Par Jérôme Bois • Publié le 26/05/21

Le délégué départemental du Rassemblement national a pour lui d’avoir su impulser une véritable dynamique autour du RN en Savoie depuis son arrivée au poste en 2017. Candidat aux départementales sur le canton de Saint-Pierre d’Albigny, il a, depuis, été invité par Marine Le Pen à se présenter en qualité de chef de file aux Régionales aux côtés d’Andrea Kotarac…  dans le Puy-de-Dôme Au risque de brouiller le message du parti quand les électeurs se lassent des parachutages, du cumul et de la politique politicienne. Brice Bernard s’explique sur ce choix et sur cette drôle de campagne qui l’attend désormais.
C’est ce 26 mai que Brice Bernard doit officialiser sa présence dans le département du Puy-de-Dôme en qualité de chef de file pour la candidature d’Andrea Kotarac à la présidence de la Région. Un choix qui n’est pas le sien, au départ, mais celui de la patronne, Marine Le Pen, qui a salué le travail effectué par l’intéressé sur le département de Savoie depuis son arrivée en 2012. 

Deux départements « aux mêmes thématiques »

D’abord membre actif du FNJ, la section des jeunes du FN, il avait repris les rênes de la fédération savoyarde en 2017 et redonna peu à peu de la crédibilité au parti sur une terre jadis désertée. Cette force nouvelle est symbolisée aujourd’hui par la présence d’un binôme dans chacun des 19 cantons de Savoie (comme de Haute-Savoie, d’Isère et du Puy-de-Dôme).

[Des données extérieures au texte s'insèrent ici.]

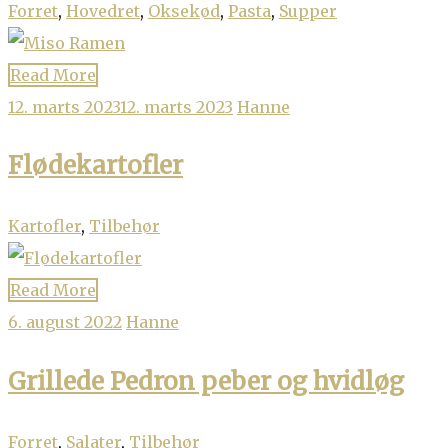
Forret
,
Hovedret
,
Oksekød
,
Pasta
,
Supper
Read More
12. marts 2023
12. marts 2023
Hanne
Flødekartofler
Kartofler
,
Tilbehør
Read More
6. august 2022
Hanne
Grillede Pedron peber og hvidløg
Forret
,
Salater
,
Tilbehør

Le fruit du travail, donc, l’amène à conduire la liste Kotarac sur le Puy-de-Dôme (63). Mais ne s’agit-il pas d’un message difficile à faire digérer aux électeurs, de plus en plus tatillons sur la transparence dans la vie politique et enclins à rejeter le parachutage ? Depuis quelques temps, Brice Bernard apportait son aide à la fédération du « six trois » et faisait valoir son expertise savoyarde en matière de « dynamique ». « Nous avions été les premiers à candidater sur l’ensemble des cantons du département, je m’étais donc proposé pour aider les fédérations amies » , témoigne le secrétaire fédéral. Lorsque Marine Le Pen lui suggère de prendre les rênes du département auvergnat et d’y impulser la même dynamique qu’en Savoie, il n’hésite pas. « C’est un département qui a un peu les mêmes thématiques qu’ici, entre montagne, thermalisme et tourisme » , ce ne serait donc pas une hérésie, même si ce n’était pas du goût de tout le monde. Arthur Boix-Neveu s’était ainsi fendu d’un tweet peu amène, samedi 23 mai : « Il fallait le faire : le responsable départemental du FN en Savoie, Brice Bernard, est candidat aux départementales et aux régionales. Ça arrive, même si c’est rare. Mais alors, être candidat en Savoie et dans le Puy-de-Dôme en même temps, c’est du jamais vu. #tartuffe ». Il faut dire que pour se présenter aux Régionales, il suffit d’être domicilié dans le région, d’avoir 18 ans et d’être électeur… Et surtout, les deux mandats ne sont pas incompatibles, comme le définit l’article L-46-1 du code électoral : « Nul ne peut cumuler plus de deux des mandats électoraux énumérés ci-après : conseiller régional, conseiller à l’Assemblée de Corse, conseiller départemental, conseiller de Paris, conseiller métropolitain de Lyon, conseiller à l’assemblée de Guyane, conseiller à l’assemblée de Martinique, conseiller municipal ». Pas plus de deux. 

« Je reste savoyard… »

Seulement, le message risque d’être brouillé. « Pourtant, c’est de la mobilité à l’intérieur d’une même région, le message régional porté par Andréa Kotarac, je le porterai sur le Puy-de-Dôme et Marie Dauchy le fera sur la Savoie, le programme sera le même partout. Au niveau départemental, rien ne change, je reste savoyard, ça ne change rien à ma conviction sur le local ». Il cite volontiers la liste « communautaire » sur le département auvergnat, celle portée par Farid Omeir, (de l’union des démocrates musulmans français, UDMF), comme étant « d’origine lyonnaise » , une pratique qui tendrait à se généraliser. Brice Bernard ne craint pas « le risque de dispersion des dynamiques » , de privilégier une élection plutôt que l’autre, « tout est question d’organisation, je vais renforcer la dynamique là-bas comme je l’ai fait pour la fédération savoyarde, je vais lancer un mouvement, il faudra s’adapter, c’est sûr ». Sur Saint-Pierre d’Albigny et Aiton, « je ferai du porte-à-porte, du terrain et j’ai des candidats à manager » , donc quelques novices. 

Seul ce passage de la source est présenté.